Output range, inclusive: from the line containing "disfrutar de exposiciones" to the line containing "Casas Rurales Lleida". Restate those lines from the data below word for word and only those.
⟨
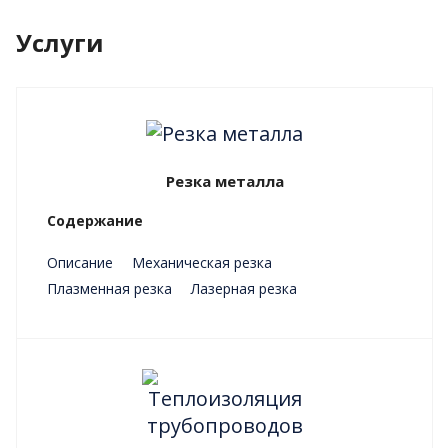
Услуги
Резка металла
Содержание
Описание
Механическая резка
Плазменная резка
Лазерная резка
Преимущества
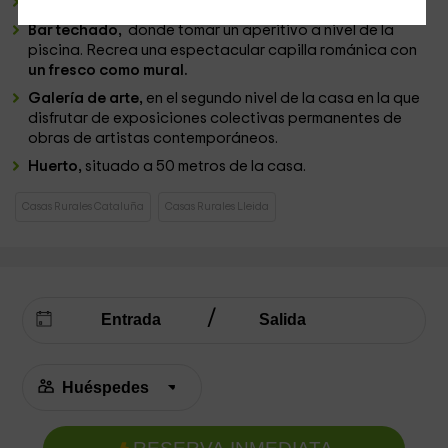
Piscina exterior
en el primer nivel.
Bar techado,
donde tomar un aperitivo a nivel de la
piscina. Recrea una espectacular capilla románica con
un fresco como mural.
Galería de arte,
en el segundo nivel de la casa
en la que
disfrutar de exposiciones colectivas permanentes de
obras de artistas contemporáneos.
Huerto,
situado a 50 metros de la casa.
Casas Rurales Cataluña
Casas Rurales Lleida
⟩
⟨
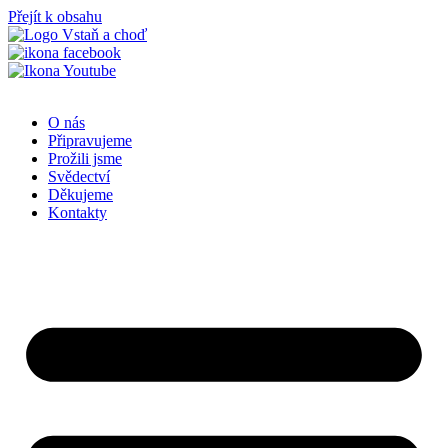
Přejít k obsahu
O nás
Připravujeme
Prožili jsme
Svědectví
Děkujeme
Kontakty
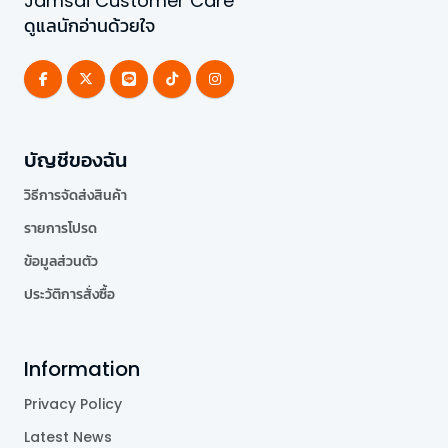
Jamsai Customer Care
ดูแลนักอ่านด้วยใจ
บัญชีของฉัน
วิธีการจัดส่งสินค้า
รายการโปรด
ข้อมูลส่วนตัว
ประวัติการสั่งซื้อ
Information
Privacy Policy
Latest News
⟩
RESULT OF THE TASK:
disfrutar de exposiciones colectivas permanentes de
obras de artistas contemporáneos.
Huerto,
situado a 50 metros de la casa.
Casas Rurales Cataluña
Casas Rurales Lleida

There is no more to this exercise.